“Gardens fall apart very quickly. You have to take care of them,” says Jim Winters (Anthony LaPaglia), the landscaping single parent of two in Josh Sternfeld’s new film Winter Solstice, a Sundance Film Festival Screenwriter’s lab pick. But in the Winters’ case, it’s the family, not the garden, that needs tending.
In this brooding Garden State meets Two of a Kind film, .Jim, a widower who still wears his wedding ring, struggles throughout the film to maintain a relationship with his two sons, Pete (Mark Webber), a hearing-impaired high school student, and Gabe (Aaron Stanford), who works chopping vegetables in a kitchen in their suburban town.
The film beautifully explores the challenges each one of these three men discretely faces while coming of age, and the effects their failed attempts at growth have on the already rapidly disintegrating, testosterone-charged family. When women suddenly enter the picture, things begin to take a turn for the better. Molly Ripken (Allison Janney, of The West Wing), a middle-aged house-sitter, begins making waves in Jim’s mourning habits by moving into the neighborhood. And Stacey (Michelle Monoghan) is supportive as Gabe’s girlfriend.

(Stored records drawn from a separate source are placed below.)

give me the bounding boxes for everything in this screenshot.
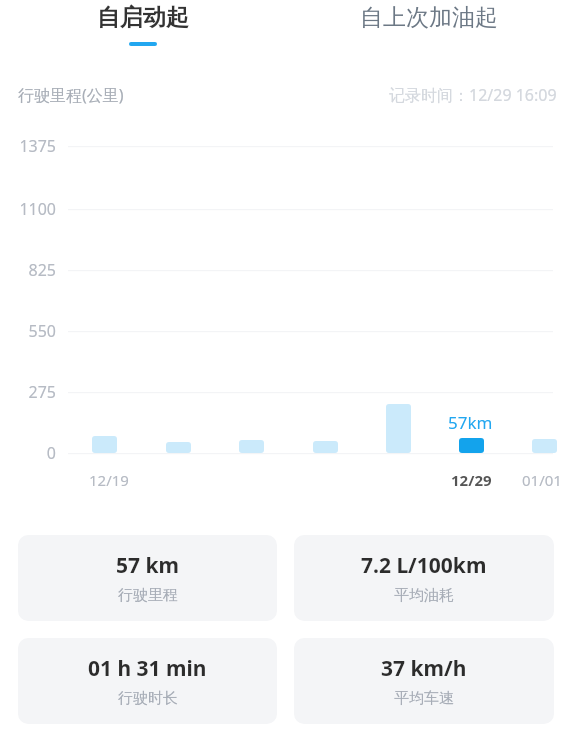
staticText: 行驶里程 bbox=[118, 586, 178, 605]
staticText: 行驶时长 bbox=[118, 689, 178, 708]
button[interactable]: 自启动起 bbox=[0, 0, 286, 52]
staticText: 平均油耗 bbox=[394, 586, 454, 605]
staticText: 550 bbox=[28, 320, 56, 342]
staticText: 01 h 31 min bbox=[88, 654, 207, 683]
staticText: 37 km/h bbox=[381, 654, 467, 683]
button[interactable]: 01 h 31 min bbox=[18, 638, 277, 724]
staticText: 记录时间：12/29 16:09 bbox=[389, 84, 557, 106]
staticText: 自上次加油起 bbox=[360, 3, 498, 32]
staticText: 825 bbox=[28, 259, 56, 281]
staticText: 自启动起 bbox=[97, 3, 189, 32]
button[interactable]: 自上次加油起 bbox=[286, 0, 572, 52]
staticText: 57 km bbox=[116, 551, 179, 580]
staticText: 行驶里程(公里) bbox=[18, 84, 124, 106]
staticText: 1100 bbox=[19, 198, 56, 220]
staticText: 1375 bbox=[19, 135, 56, 157]
staticText: 平均车速 bbox=[394, 689, 454, 708]
staticText: 01/01 bbox=[522, 470, 562, 490]
staticText: 7.2 L/100km bbox=[361, 551, 487, 580]
button[interactable]: 7.2 L/100km bbox=[294, 535, 554, 621]
button[interactable]: 37 km/h bbox=[294, 638, 554, 724]
staticText: 275 bbox=[28, 381, 56, 403]
staticText: 57km bbox=[448, 411, 493, 434]
button[interactable]: 57 km bbox=[18, 535, 277, 621]
staticText: 12/19 bbox=[89, 470, 129, 490]
staticText: 12/29 bbox=[451, 470, 492, 490]
staticText: 0 bbox=[46, 442, 56, 464]
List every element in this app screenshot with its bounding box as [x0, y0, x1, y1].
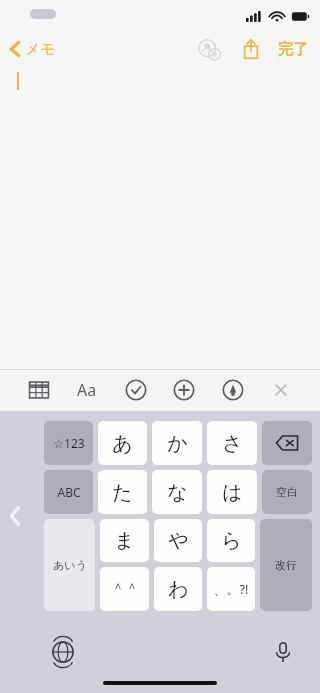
- button[interactable]: Dictate: [268, 637, 298, 667]
- button[interactable]: Add people: [194, 34, 224, 64]
- button[interactable]: 改行: [260, 519, 312, 611]
- staticText: は: [222, 480, 243, 505]
- button[interactable]: ☆123: [44, 421, 93, 465]
- button[interactable]: Checklist: [123, 377, 149, 403]
- button[interactable]: Format text: [74, 377, 100, 403]
- button[interactable]: Close keyboard: [268, 377, 294, 403]
- staticText: 完了: [278, 40, 308, 59]
- staticText: な: [167, 480, 188, 505]
- staticText: ☆123: [53, 435, 85, 451]
- button[interactable]: ら: [207, 519, 255, 562]
- staticText: や: [168, 528, 189, 553]
- button[interactable]: 完了: [276, 40, 310, 59]
- button[interactable]: や: [154, 519, 202, 562]
- staticText: わ: [168, 577, 189, 602]
- staticText: あいう: [53, 558, 87, 572]
- button[interactable]: Delete: [262, 421, 312, 465]
- button[interactable]: Change keyboard: [48, 637, 78, 667]
- button[interactable]: Table: [26, 377, 52, 403]
- button[interactable]: メモ: [8, 39, 56, 59]
- staticText: ら: [221, 528, 242, 553]
- button[interactable]: か: [152, 421, 202, 465]
- staticText: さ: [222, 431, 243, 456]
- button[interactable]: さ: [207, 421, 257, 465]
- button[interactable]: あいう: [44, 519, 95, 611]
- button[interactable]: な: [152, 470, 202, 514]
- button[interactable]: た: [98, 470, 147, 514]
- button[interactable]: は: [207, 470, 257, 514]
- staticText: た: [112, 480, 133, 505]
- button[interactable]: あ: [98, 421, 147, 465]
- button[interactable]: Add attachment: [171, 377, 197, 403]
- staticText: 、。?!: [213, 580, 249, 598]
- staticText: か: [167, 431, 188, 456]
- staticText: 空白: [276, 485, 298, 499]
- button[interactable]: ABC: [44, 470, 93, 514]
- button[interactable]: わ: [154, 567, 202, 611]
- button[interactable]: 空白: [262, 470, 312, 514]
- staticText: 改行: [275, 558, 297, 572]
- button[interactable]: ＾＾: [100, 567, 149, 611]
- button[interactable]: Markup: [220, 377, 246, 403]
- staticText: ＾＾: [111, 580, 139, 598]
- button[interactable]: Share: [236, 34, 266, 64]
- button[interactable]: ま: [100, 519, 149, 562]
- button[interactable]: 、。?!: [207, 567, 255, 611]
- staticText: あ: [112, 431, 133, 456]
- staticText: ま: [114, 528, 135, 553]
- staticText: ABC: [57, 484, 81, 500]
- staticText: メモ: [25, 40, 56, 59]
- staticText: Aa: [77, 379, 97, 401]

These women serve to weave the backdrop for the Winter family’s emotional drama. While they force the Winter men to be truly honest with one another, the saga is ultimately not about them. Neither does it really concern Mr. Bricker (Ron Livingston), Pete’s summer school teacher, although he too contributes to the Winters’ progress as tries to motivate Pete.
What Winter Solstice ultimately asks the audience, in the words of Pete’s high school secretary, to simply “think about life.” The film’s dialogue is not overpowering, leaving the viewer to ponder this message through cinematographer Harlan Bosmajian’s examination of the faces, gestures, emotions, and brooding of each intensely portrayed character over a background of gorgeous spring and summertime views of small-town New Jersey.
It is all set to a relaxed, guitar-intensive sound track, featuring Iron and Wine, whom everyone heard in the background of—surprise—Garden State.
The aftertaste of the film is not unlike the smell of freshly shoveled earth, wet and rich, with a tinge of rusting, metallic, somehow refreshing discomfort. Winter Solstice’s digging up of buried familial emotions leaves you brooding, with the strange realization that leaving some relationships behind can actually help you feel alive.